Background & Motivation

  1. Background: Virtual try-on (ViTON) has evolved from GAN-based methods to diffusion model-based approaches, with significant improvements in garment warping and texture fidelity.
  2. Limitations of Prior Work: (a) Many methods rely on complex external models — pose estimators, human parsers, segmentation models — to handle diverse conditional inputs, increasing framework complexity and making final results sensitive to mask quality. (b) More critically, a flat garment image alone cannot fully convey the style, texture, and design details of clothing — for instance, it is difficult to distinguish whether a garment is made of green translucent fabric or light green opaque fabric, or to identify lace collar designs.
  3. Key Challenge: In real-world shopping scenarios, users are more interested in how a garment looks when worn by a model than in flat lay images. However, existing methods do not support a "reference model image" as an additional input, partly due to the lack of such paired data in public datasets.
  4. Goal: (a) Eliminate dependency on external models and auxiliary conditions; (b) introduce reference images to more accurately convey the appearance of garments when worn; (c) construct training data that includes reference images.
  5. Key Insight: Leveraging the powerful image editing capability of Flux-Kontext to automatically synthesize reference images showing the same garment worn by different people, thereby constructing a training dataset.
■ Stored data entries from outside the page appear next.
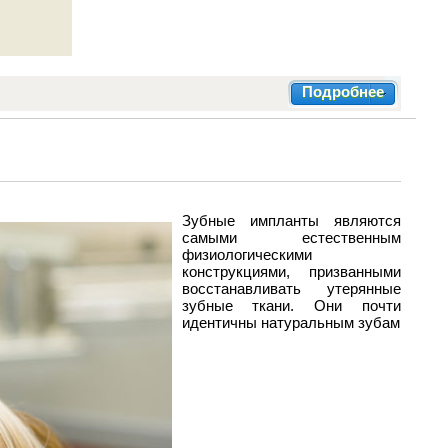
Подробнее
Зубные импланты являются
самыми естественным
физиологическими
конструкциями, призванными
восстанавливать утерянные
зубные ткани. Они почти
идентичны натуральным зубам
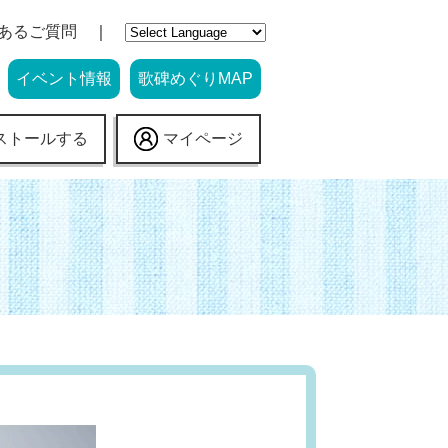
あるご質問
イベント情報
歌碑めぐりMAP
ストールする
マイページ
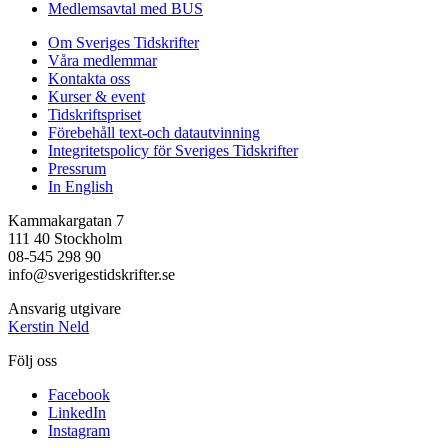
Medlemsavtal med BUS
Om Sveriges Tidskrifter
Våra medlemmar
Kontakta oss
Kurser & event
Tidskriftspriset
Förebehåll text-och datautvinning
Integritetspolicy för Sveriges Tidskrifter
Pressrum
In English
Kammakargatan 7
111 40 Stockholm
08-545 298 90
info@sverigestidskrifter.se
Ansvarig utgivare
Kerstin Neld
Följ oss
Facebook
LinkedIn
Instagram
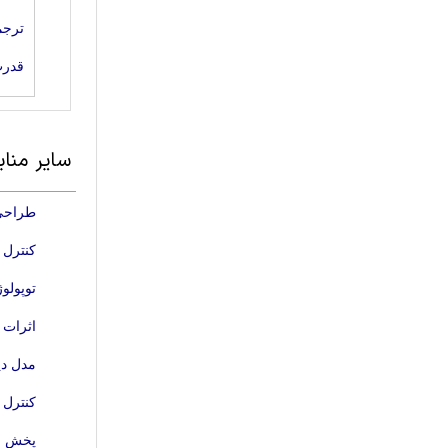
ترجم
قدرت
سایر منا
طراحی 
کنترل 
توپولو
اثرات 
مدل دی
کنترل سیستم مبد
پخش با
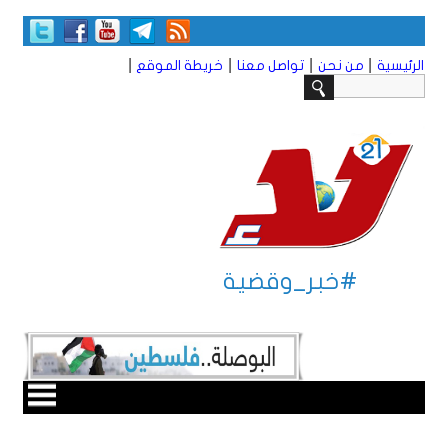
|
|
|
|
الرئيسية
من نحن
تواصل معنا
خريطة الموقع
#خبر_وقضية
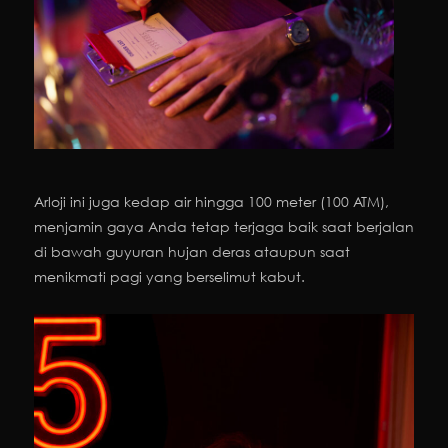
Arloji ini juga kedap air hingga 100 meter (100 ATM),
menjamin gaya Anda tetap terjaga baik saat berjalan
di bawah guyuran hujan deras ataupun saat
menikmati pagi yang berselimut kabut.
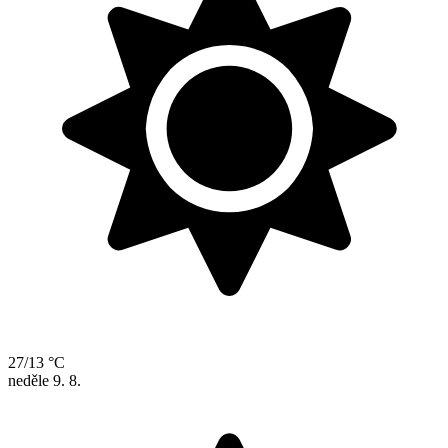
27/13 °C
neděle
9. 8.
Position encoding is also improved to support multi-condition, multi-resolution inputs.
  6. Core Idea: By using reference images — photos of other individuals wearing the target garment — RefTon provides more intuitive visual guidance for virtual try-on. Combined with mask-free two-stage training and rescaled position indexing, the framework achieves a clean and efficient end-to-end try-on pipeline.

Method

Overall Architecture

RefTon is built on the Flux-Kontext backbone. Inputs include the source person image (or agnostic image), the target garment image, and an optional reference image. These images are encoded into latent representations via a VAE, concatenated into a sequence, and denoised by a DiT (Diffusion Transformer) to generate the target image. Training proceeds in two stages: Stage 1 trains a mask-based try-on model using synthesized unpaired data; Stage 2 trains a mask-free person-to-person model.

Key Designs

  1. Two-Stage Training Strategy:

    • Function: Enables direct person-to-person try-on using only paired data.
    • Mechanism: Existing datasets provide only paired samples \([\mathbf{c}_i, \mathbf{p}_{i,\mathbf{c}_i}]\) (garment + person wearing it), whereas training a person-to-person model requires unpaired triplets \([\bar{\mathbf{p}}_{i,\mathbf{c}_j}, \mathbf{c}_i, \mathbf{p}_{i,\mathbf{c}_i}]\) (person wearing a different garment + target garment + result). Stage 1 trains a mask-based try-on model with rich conditions including agnostic images, DensePose, and warp masks, then uses this model to synthesize images of each person wearing different garments. Stage 2 trains a person-to-person model on these synthesized unpaired images, randomly using either agnostic images or synthesized person images as input with 50% probability.
    • Design Motivation: This strategy is similar to CatVTON but enriches the conditional inputs to improve the quality of synthesized images. The key insight is that Stage 1 must generate sufficiently high-quality unpaired data to support Stage 2 training.
  2. Rescaled Position Index:

    • Function: Enables unified handling of multi-type, multi-resolution conditional inputs.
    • Mechanism: The original Flux-Kontext position index has three channels — the first channel uses a binary flag to distinguish noisy from conditioning images, while the remaining two encode spatial coordinates. RefTon extends the first channel to discrete condition labels (distinguishing inputs such as person, garment, and reference). Position indices are generated independently for each condition, and spatial coordinates are rescaled by the resolution ratio between the target and conditioning images to maintain spatial alignment across resolutions.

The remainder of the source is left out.